Nothing can dim the light in those green eyes, he thought. “The coq au vin, perhaps.”
“Simple French country cooking.”
“Simplicity sounds wonderful,” Nicholai said. “With what wine, then?”
She speculated on a number of choices, narrowing it down to a handful and then finding it impossible to choose. Then they discussed which vegetables they would have as side dishes, how they should be prepared, and then which dessert would be best, a tarte tatin or perhaps a marquise au chocolat.
“Should we invite De Lhandes?” Nicholai asked.

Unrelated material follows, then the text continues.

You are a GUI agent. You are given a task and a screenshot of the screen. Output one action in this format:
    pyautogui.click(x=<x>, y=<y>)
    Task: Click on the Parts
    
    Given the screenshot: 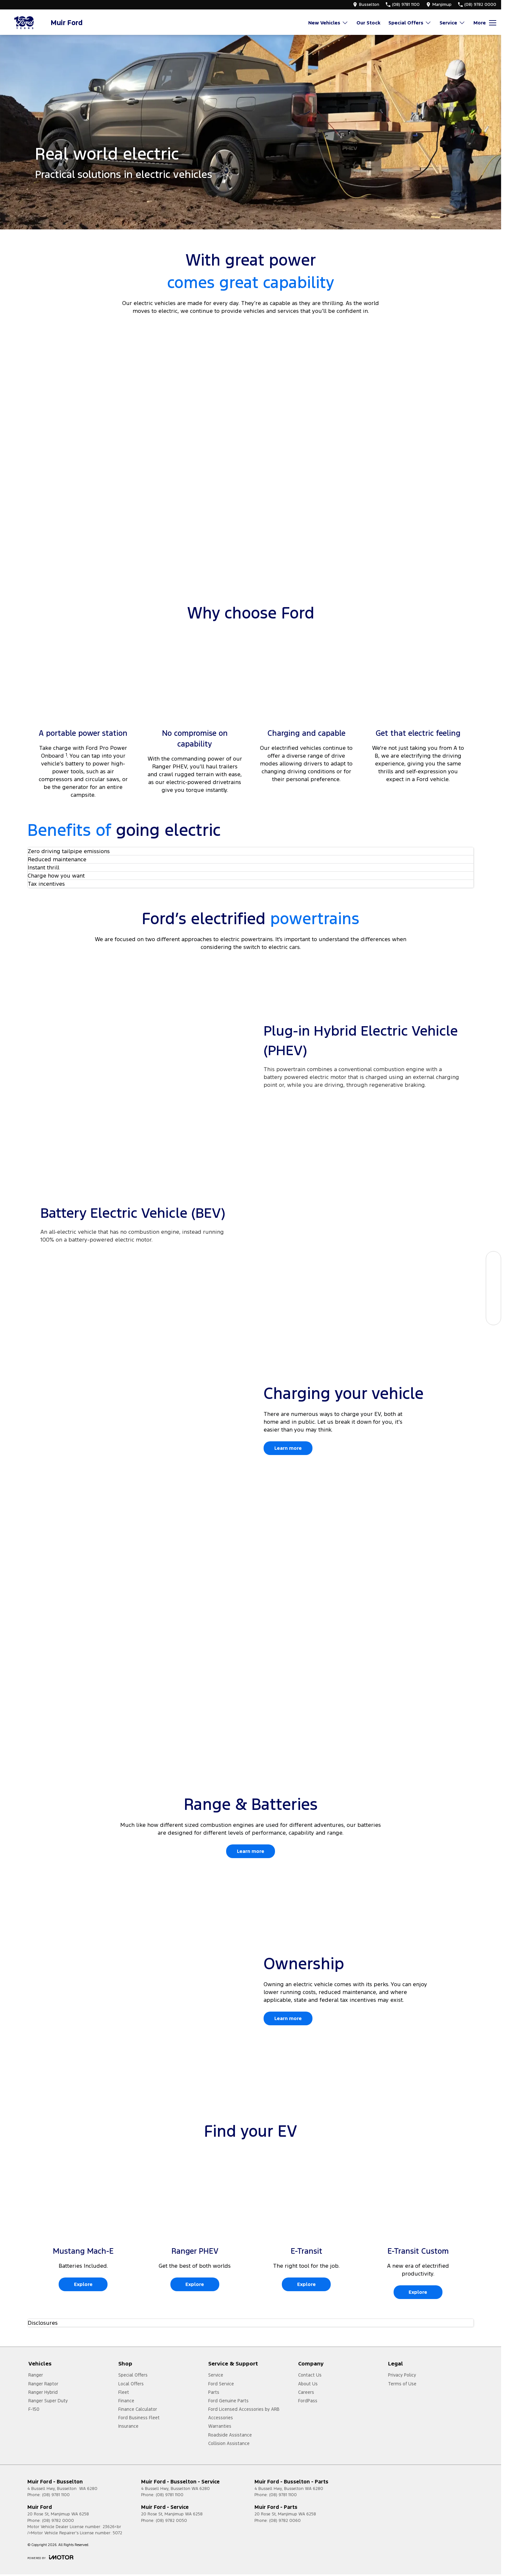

“Yes, of course,” Solange answered, “but he must leave straight after coffee so we can make love.”
“Out he goes, then.”
She kissed him, long and lovingly.
163
THEY WERE ONLY fifty yards into the sword grass when the shooting started.
Turning to his left, Nicholai saw the line of Legionnaires come onto the dike, and to the far right of the troops he thought he saw a soldier with a vermilion beret directing their fire.
Signavi.
Nicholai lifted his rifle to his shoulder and returned fire, shooting to his left but moving ahead. The copse of trees was their only faint hope and they had to keep moving, for getting bogged down in the grass was certain death.